## 1. Import Libraries

In [5]:
import json
import numpy as np
import matplotlib.pyplot as plt
import pandas as pd
from tqdm import tqdm
from collections import defaultdict
import sys
sys.path.append('/work3/s233791/rl-pricing-amod')
from src.envs.amod_env_multi import Scenario

# Set plot style for professional appearance
plt.style.use('seaborn-v0_8-paper')
plt.rcParams['font.family'] = 'serif'
plt.rcParams['font.size'] = 10
plt.rcParams['axes.labelsize'] = 11
plt.rcParams['axes.titlesize'] = 12
plt.rcParams['xtick.labelsize'] = 10
plt.rcParams['ytick.labelsize'] = 10
plt.rcParams['legend.fontsize'] = 10
plt.rcParams['figure.titlesize'] = 12

print("Libraries imported successfully!")

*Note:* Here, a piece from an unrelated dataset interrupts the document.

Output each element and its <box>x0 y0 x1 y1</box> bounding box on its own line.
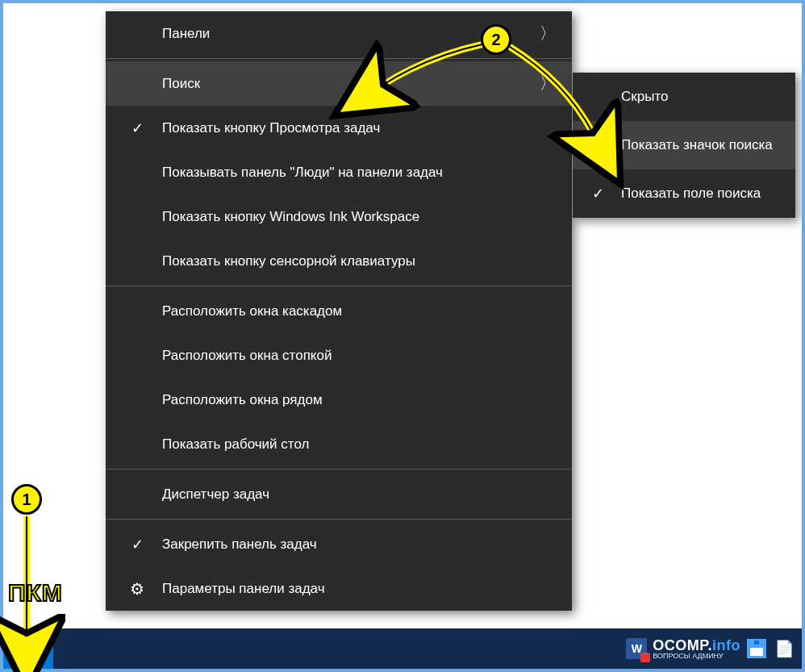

Libraries imported successfully!


## 2. Define City Parameters

These parameters match those used in the choice model calibration notebook.

In [6]:
# Define city-specific parameters (from choice_model_calibration notebook)
cities = ['san_francisco', 'washington_dc', 'nyc_man_south']
city_names = {
    'nyc_man_south': 'NYC Manhattan South',
    'washington_dc': 'Washington DC',
    'san_francisco': 'San Francisco'
}

# Scenario initialization parameters
demand_ratio = {'san_francisco': 2, 'nyc_man_south': 1.0, 'washington_dc': 4.2}
json_hr = {'san_francisco': 19, 'nyc_man_south': 19, 'washington_dc': 19}
json_tstep = {'san_francisco': 3, 'nyc_man_south': 3, 'washington_dc': 3}

# Common parameters
TF = 20
IMPUTE = 0
SUPPLY_RATIO = 1.0
FIX_PRICE = True

# Number of realizations for averaging
N_REALIZATIONS = 10

print("City-specific parameters:")
for city in cities:
    print(f"\n{city_names[city]}:")
    print(f"  Demand ratio: {demand_ratio[city]}")
    print(f"  JSON hour: {json_hr[city]}")
    print(f"  JSON timestep: {json_tstep[city]} minutes")

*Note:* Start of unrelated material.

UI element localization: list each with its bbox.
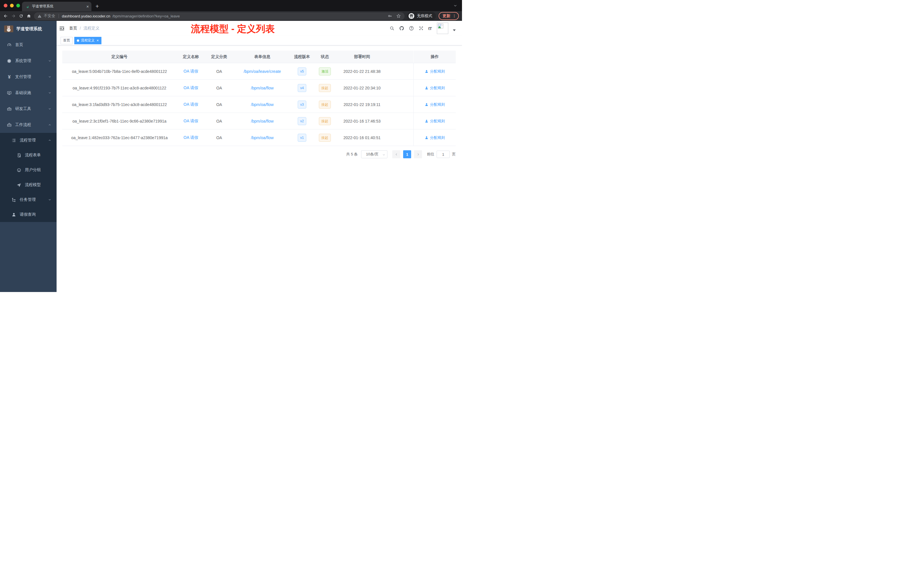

print(f"\nNumber of realizations: {N_REALIZATIONS}")

City-specific parameters:

San Francisco:
  Demand ratio: 2
  JSON hour: 19
  JSON timestep: 3 minutes

Washington DC:
  Demand ratio: 4.2
  JSON hour: 19
  JSON timestep: 3 minutes

NYC Manhattan South:
  Demand ratio: 1.0
  JSON hour: 19
  JSON timestep: 3 minutes

Number of realizations: 10


## 3. Initialize Scenarios for All Cities

In [None]:
# Create scenario objects for all cities
scenarios = {}

for city in cities:
    print(f"Initializing scenario for {city_names[city]}...")
    scenarios[city] = Scenario(
        json_file=f"data/scenario_{city}.json",
        json_hr=json_hr[city],
        json_tstep=json_tstep[city],
        tf=TF,
        impute=IMPUTE,
        demand_ratio=demand_ratio[city]*2,
        supply_ratio=SUPPLY_RATIO,
        fix_price=FIX_PRICE
    )
print("\nAll scenarios initialized successfully!")

Initializing scenario for San Francisco...
Initializing scenario for Washington DC...
Initializing scenario for NYC Manhattan South...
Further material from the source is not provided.